The drawer + thumbnail approach is much prettier but less elegant design, in my view, because it uses more pixels to convey NO MORE RELEVANT INFORMATION than a well-implmenented tab array.
This is not true. The thumbnails can show you if enough of the page has loaded to see. When I use Safari with tabs, I often switch to pages that are still loaded to see if anything useful has come over. With tabs, you can't tell if the page is coming over really slowly, or it is mostly done and it's waiting on an image or two.

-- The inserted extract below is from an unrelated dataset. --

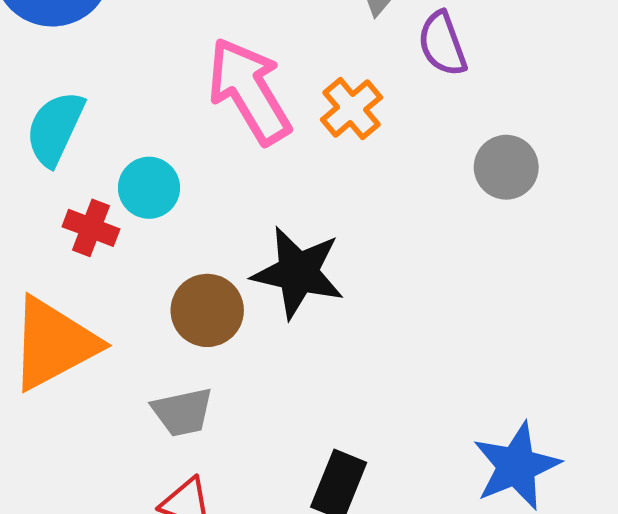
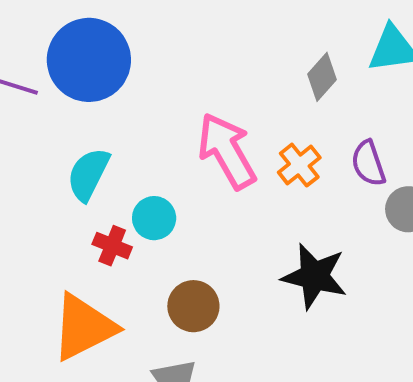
purple semicircle: (442, 44) -> (368, 163), moved
black star: (298, 273) -> (314, 276), moved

There are other things, but this seems like one of the more useful.

here's what I'd do with the drawer: give it the ability to transform into a separate floating, resizable window, with an "always-on-top" option.
The thing with a drawer, you see, is that it is attached to a window. So when you click on a thumb-tab, you know where it's going to open up. If you have a floating palette, the only interface I could see that would make sense would be that all the thumb-tabs had corresponding windows (which might be hidden, obscured, or minimized) and click on a thumb tab would bring that window to the front. Closing the window would make the tab disappear.

I could see this being a useful interface, but I think it would make it difficult to have multiple windows open, each of which corresponded to a particular task. With the drawer, you could have a window that had many pages but was conceptually related to one task and keep it separate from another 20 windows related to another task.